Kent Sterling was a talk show host for five years, and have managed for 15, including PD gigs at 1070 the Fan and WIBC in Indianapolis and 101 ESPN in St. Louis. After being downsized out less than a year ago, Sterling wrote a book called “Oops! The art of learning from mistakes and adventures.” He continues to host daily both video and audio podcasts. Sterling tells Radio Ink creators don’t need a radio station to create and share great content. “It helps but it isn’t absolutely necessary.” Here’s what he thinks about the future of the industry
I always dreamed of writing a book, so that was a very fulfilling project, and I enjoy the work creating content whether it’s a monologue or interview. We don’t need a radio station to create and share great content. It helps, but it isn’t absolutely necessary.
Radio Ink: What’s your impression of what’s happening in radio?
Sterling: Radio needs to see local hosts as investments, not expenses. Centralized management makes achieving revenue goals through sales related planning and execution very difficult. Corporate knows how to cut, but can they empower success through revenue generation? Recent cuts would suggest an unsettling comfort in cutting,
Radio Ink: Why do you believe bad local is better than strong national (see previous story)? Does the listener really care?
Sterling: Radio stations need to serve a community. It’s hard to do that when serving all communities. Indianapolis sports fans want to hear about the Colts, Pacers, Hoosiers and Butler Bulldogs. In May, they want news from the Indianapolis Motor Speedway. They have no interest in the Jets, Nets, and Mets. If left to networks to determine topics, they always service New York, Los Angeles, and to a lesser extent Chicago. You can see the success of local being more dynamic and profitable in markets like Chicago. Despite some cuts, radio is still mostly live and local there and it sounds like Chicago. There is also the issue of developing talent with an ever-shrinking talent pool. In Indianapolis, Dan Dakich and Michael Grady were both hired and put in a position to excel. Last night, I watched Purdue play Illinois on an ESPN network, and there was Dan Dakich telling me what was going on. Tonight, I’m watching St. Bonaventure play Dayton, and Michael Grady is calling the game for CBS. If local radio as we know it vanishes, so will the talent pool.
Radio Ink: Would you take a job in radio if it was offered? Why or why not?
Sterling: I LOVE radio. It’s the most intimate medium we have. All communication on radio is one-to-one. It can entertain, inform, enlighten, infuriate, and amuse. I enjoy both hosting and managing. Recognizing a little magic in others and cultivating it is about as much fun as I can have. Developing methods for increasing revenue so people don’t need to be fired every year is also rewarding. Hosting uses different creative muscles, but it’s a wonderful feeling to connect with an audience – to go the extra mile to validate listeners’ trust.

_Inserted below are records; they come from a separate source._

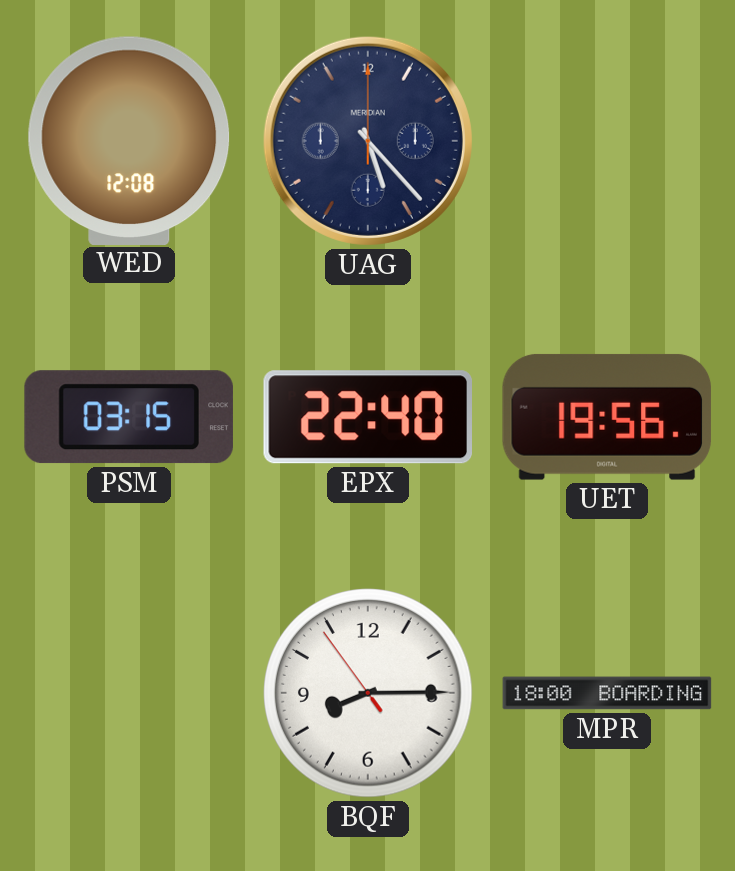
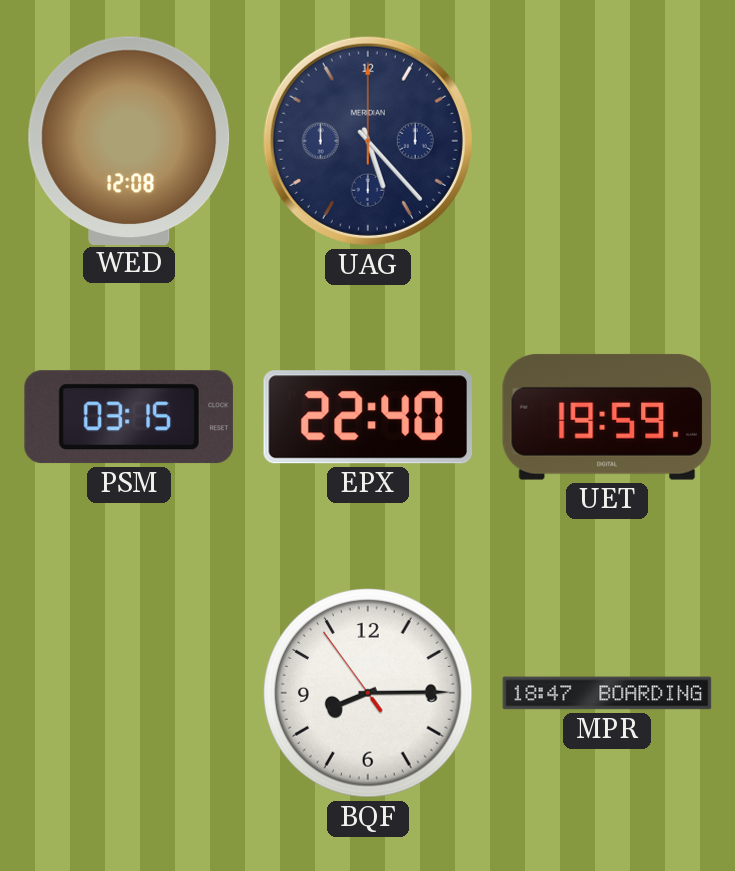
UET: 19:56 -> 19:59
MPR: 18:00 -> 18:47
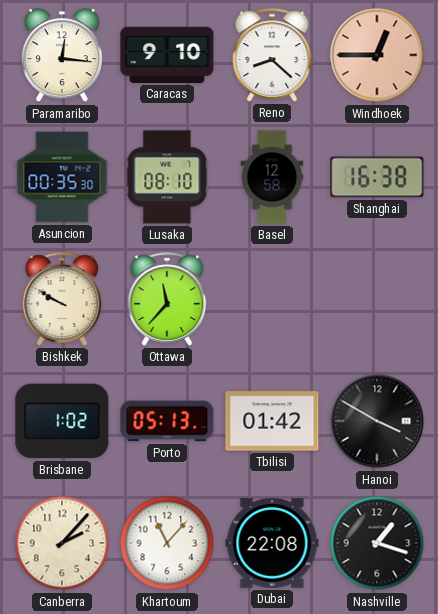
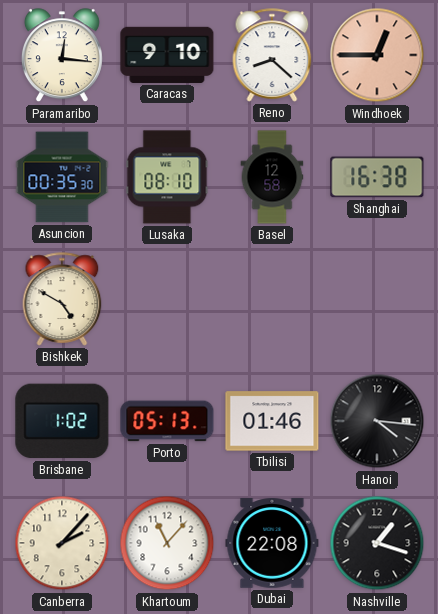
Bishkek: 9:50 -> 4:50
Ottawa: 11:37 -> none
Tbilisi: 01:42 -> 01:46
Hanoi: 3:50 -> 4:16
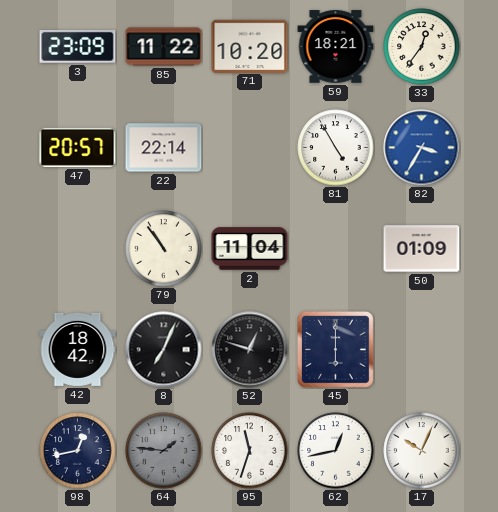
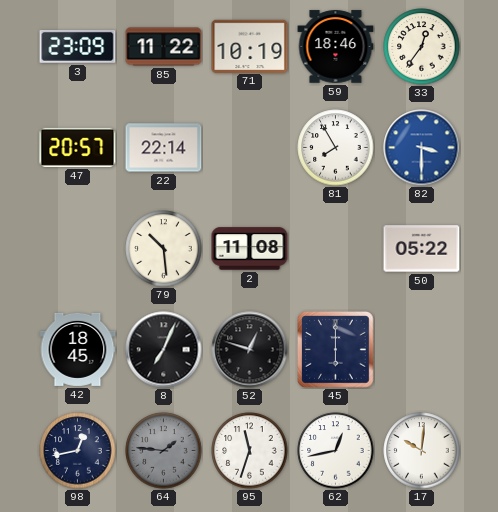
71: 10:20 -> 10:19
59: 18:21 -> 18:46
81: 4:55 -> 7:55
82: 3:35 -> 3:30
79: 10:54 -> 10:29
2: 11:04 -> 11:08
50: 01:09 -> 05:22
42: 18:42 -> 18:45
17: 10:04 -> 10:01
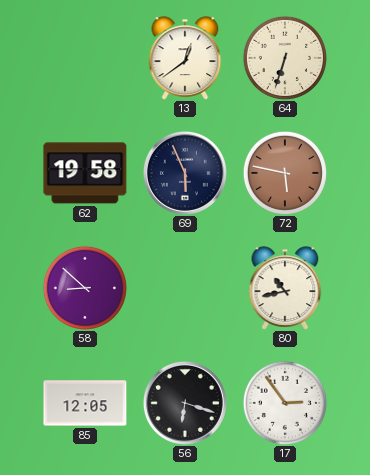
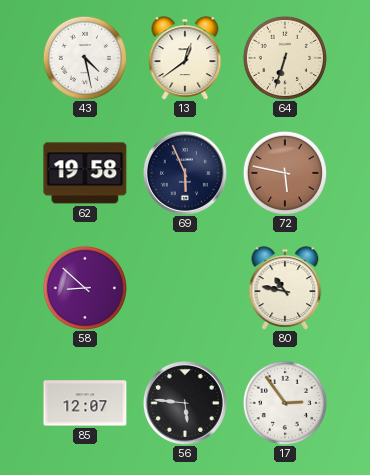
43: none -> 4:28
80: 10:43 -> 10:47
85: 12:05 -> 12:07
56: 6:18 -> 5:46
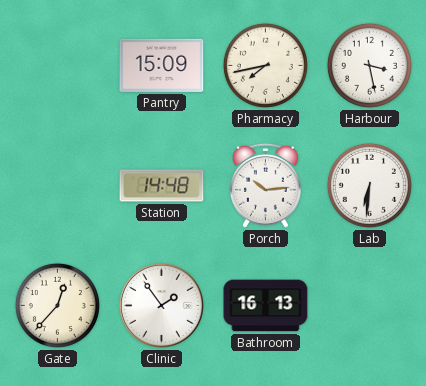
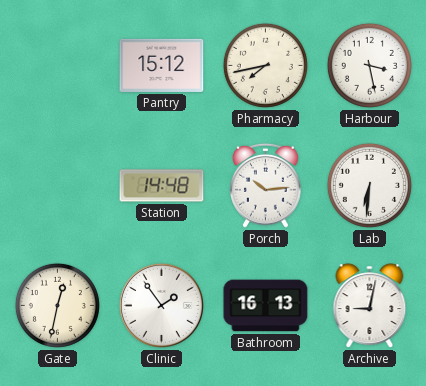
Pantry: 15:09 -> 15:12
Gate: 12:37 -> 12:32
Archive: none -> 9:02
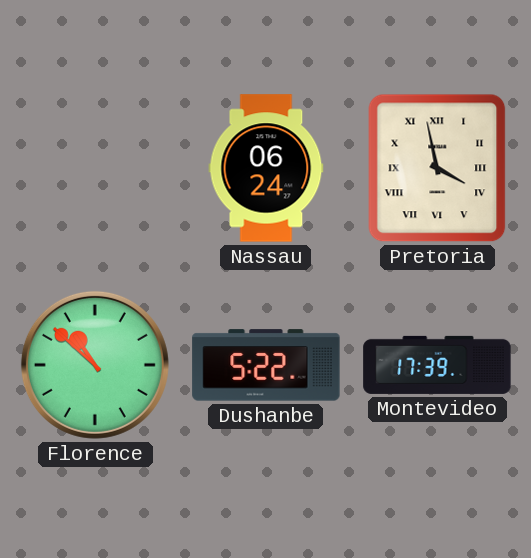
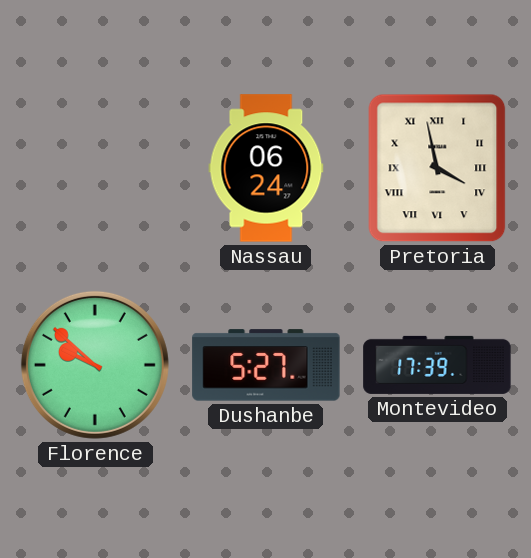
Florence: 10:52 -> 9:52
Dushanbe: 5:22 -> 5:27
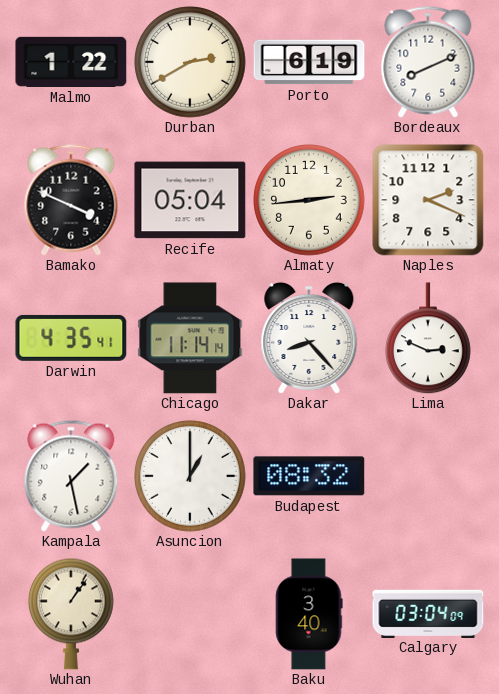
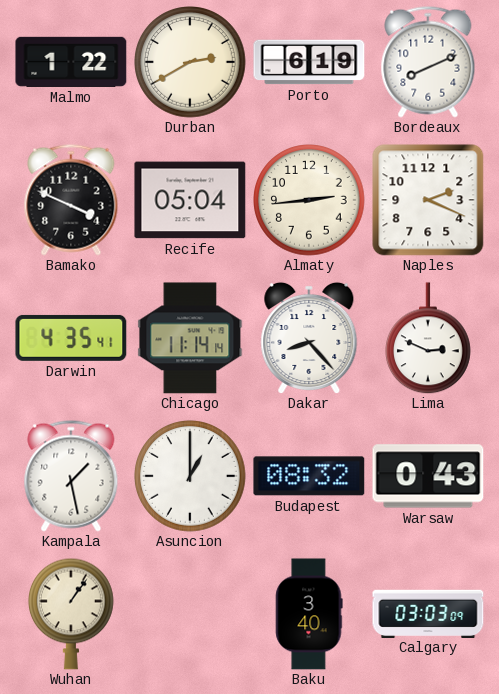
Warsaw: none -> 0:43
Calgary: 03:04 -> 03:03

Radio Ink: What will the industry look like in 10 years?
Sterling: I think the giant companies will finally run out of people to downsize, and because they aren’t operators, they will sell to companies in smaller markets who make money face to face with their clients. They know how to hire young talent willing to work hard to learn the business. Those companies know how to run lean without compromising connections with listeners that generate results for clients. I hope it takes less than 10 years!